Many have pointed out the irony of the timing of this week’s introduction of a 15 percent land transfer tax on foreign purchases of residential real estate in Metro Vancouver. Home resales appear to have slowed in this region, although house prices continue to surge.
The output of service-producing companies rose 0.3 percent, led by wholesale trade and public administration. Finance and insurance as well as arts, entertainment and recreation also posted gains. Retail trade was also up in May, bringing the year-over-year increase in this sector to 4.3 percent. Regional data for wholesale and retail sales indicated weakness in Alberta related to the wildfires, although it was offset by strength elsewhere in the country.

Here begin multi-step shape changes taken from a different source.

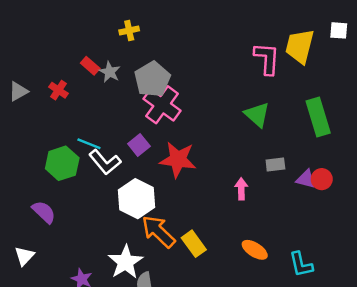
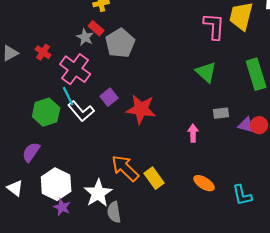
red rectangle: (90, 66) -> (96, 28), moved
pink cross: (162, 105) -> (75, 69), moved
cyan line: (89, 144) -> (68, 96), turned 42
white hexagon: (136, 199) -> (56, 184), moved
purple semicircle: (44, 212) -> (31, 152), turned -100
white triangle: (24, 256) -> (15, 188), turned -36

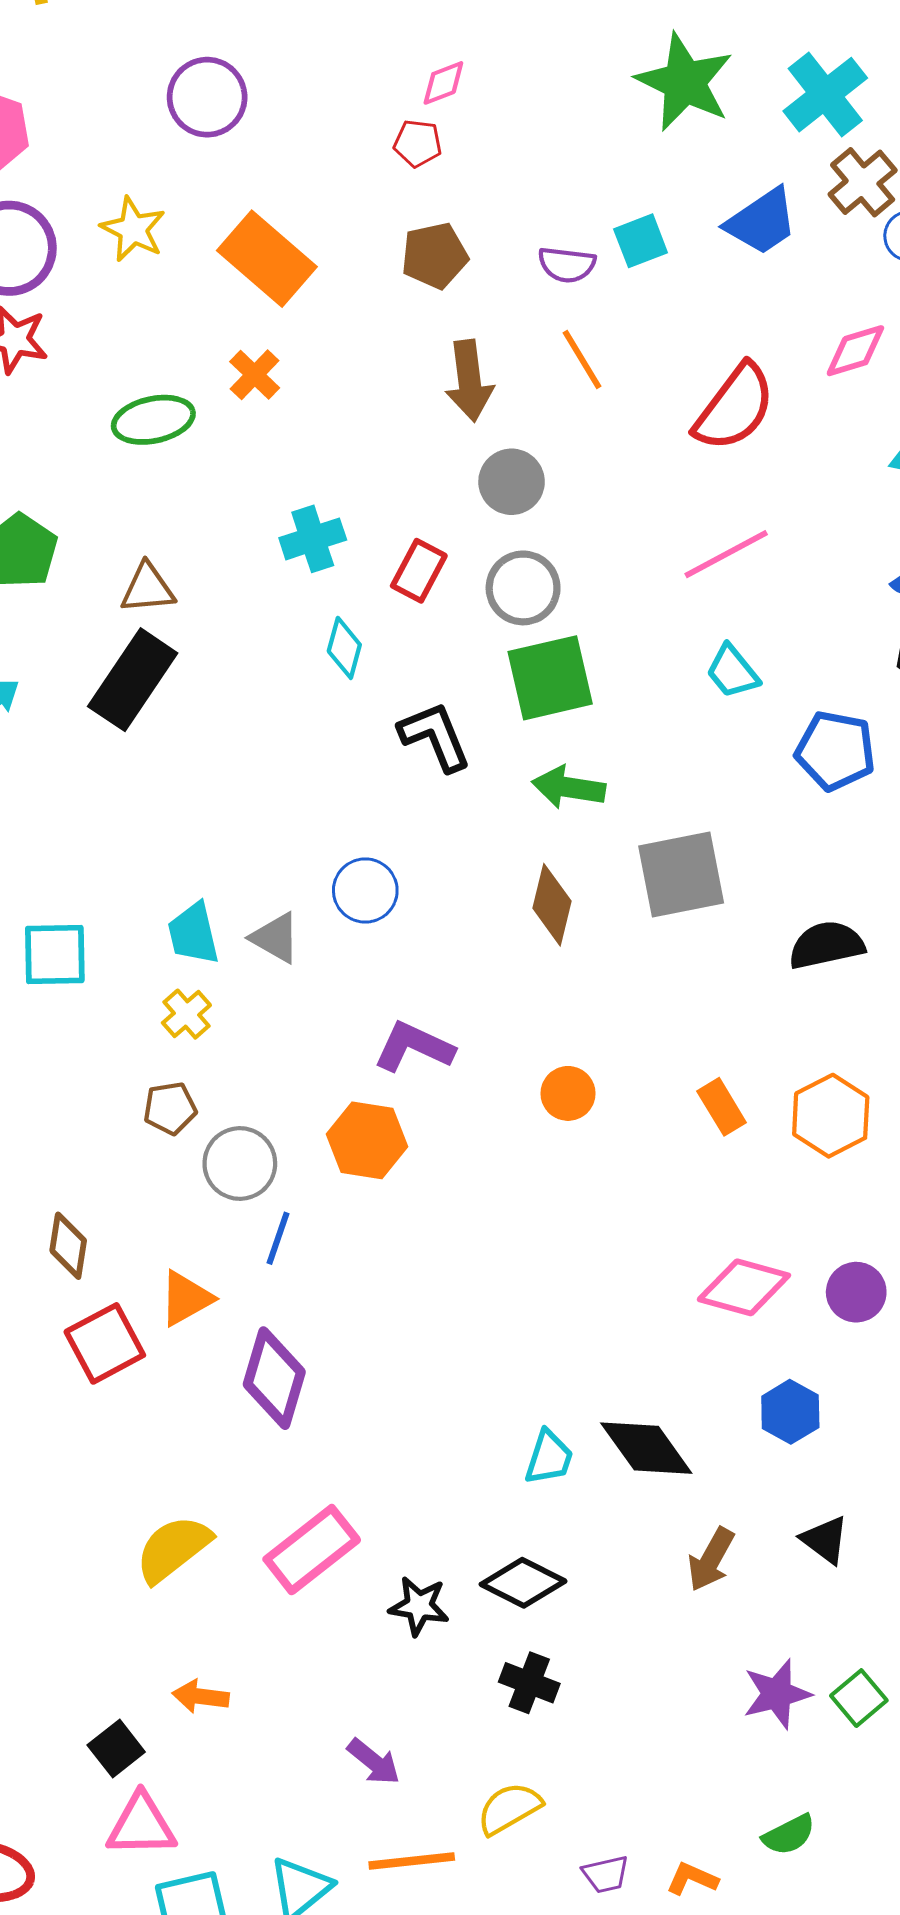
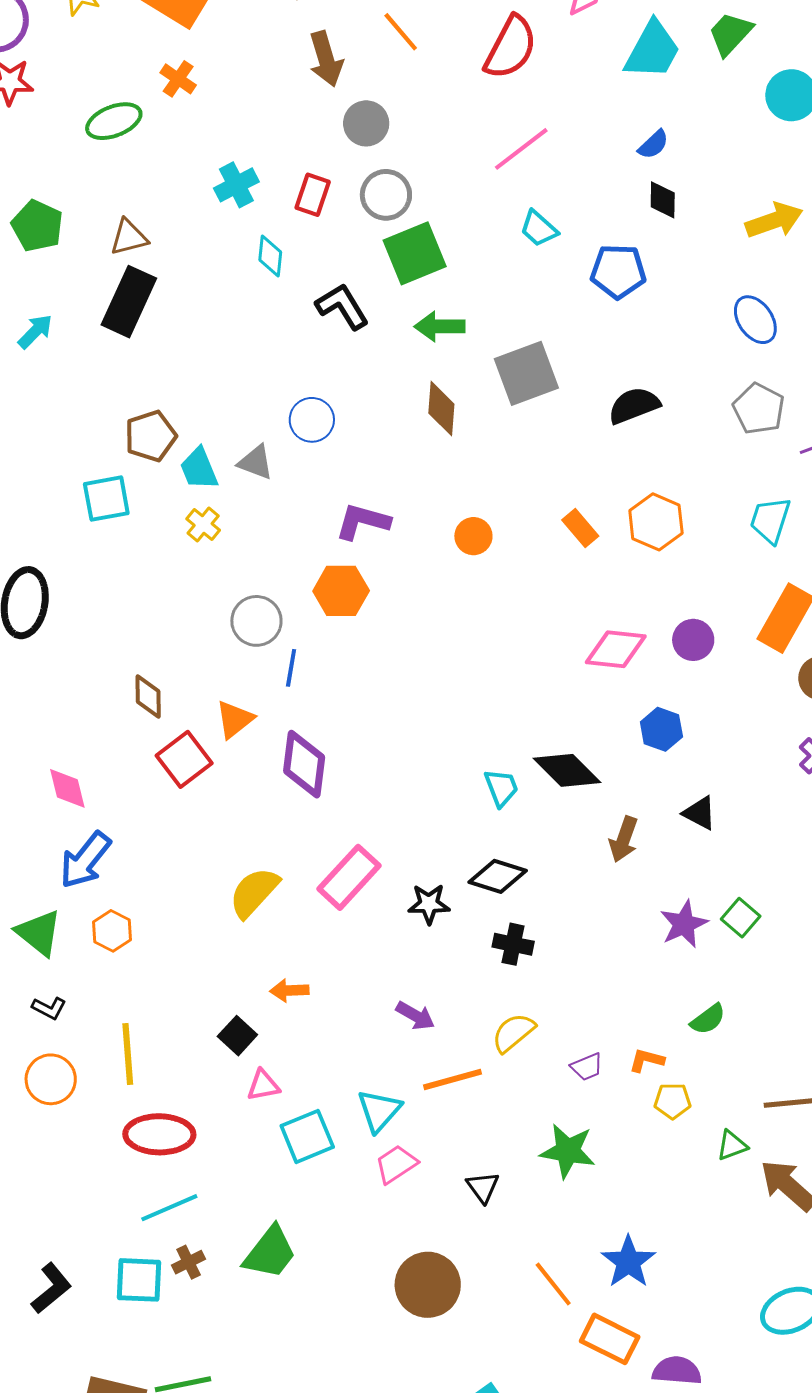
brown pentagon: (170, 1108) -> (151, 436), moved, size x1.4
cyan trapezoid: (549, 1457) -> (501, 788), turned -30
pink triangle: (141, 1825) -> (263, 1085), size x0.7

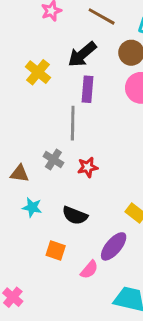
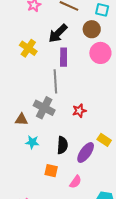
gray cross: (53, 160) -> (44, 108), size x1.5
red star: (88, 167) -> (79, 111), moved
black semicircle: (75, 215) -> (62, 145), turned -102
purple ellipse: (114, 246) -> (86, 152), moved

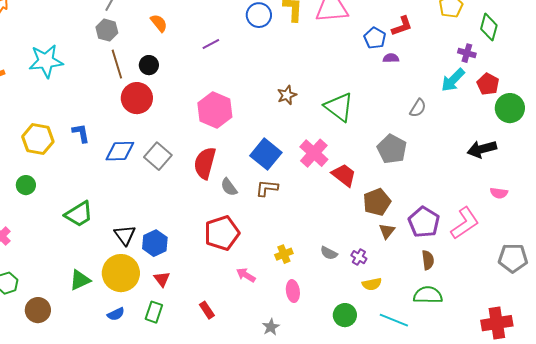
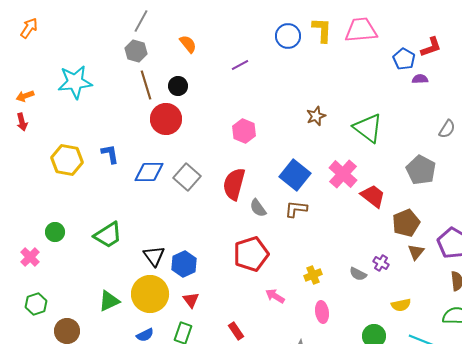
pink hexagon: (215, 110) -> (244, 131), size x0.7
green circle: (26, 185) -> (55, 232), moved
purple cross: (359, 257) -> (381, 263), moved

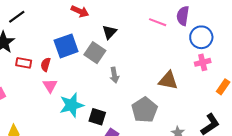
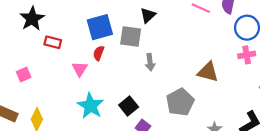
gray square: (95, 53) -> (131, 36), turned -30
red semicircle: (46, 64) -> (99, 53), moved
cyan star: (72, 105) -> (90, 106), moved, turned -30
black square: (97, 117) -> (129, 106), turned 30

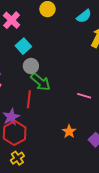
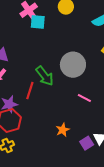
cyan square: (23, 46) -> (38, 22), moved, turned 35
gray circle: (31, 66) -> (73, 65), moved, size x1.6

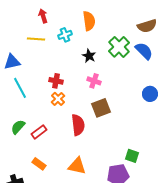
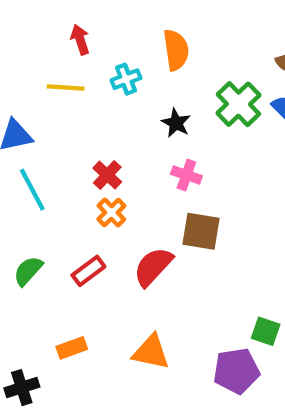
red cross: (56, 81) -> (107, 175), turned 32
brown square: (101, 108) -> (201, 231), turned 30
red semicircle: (78, 125) -> (153, 267), turned -130
red rectangle: (39, 132) -> (88, 271), moved
orange rectangle: (39, 164) -> (72, 348), turned -56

Bottom Line: Today’s report was roughly consistent with the 1.0 percent GDP decline in Canada currently projected for the second quarter of 2016 by the Bank of Canada. With indications that oil sand production has returned to levels prevailing prior to the wildfires, this weakness should be fully reversed and is consistent with the Bank of Canada’s third-quarter 2016 growth projection of 3.5 percent. Expect the central bank to remain on the sidelines, maintaining the overnight rate at the current 0.50 percent awaiting confirmation of growth rebounding strongly in the current quarter.
U.S. Q2 GDP DISAPPOINTS
The U.S. economy expanded less than forecast in the second quarter after a weaker start to the year than previously estimated as companies slimmed down inventories and remained wary of investing amid shaky global demand.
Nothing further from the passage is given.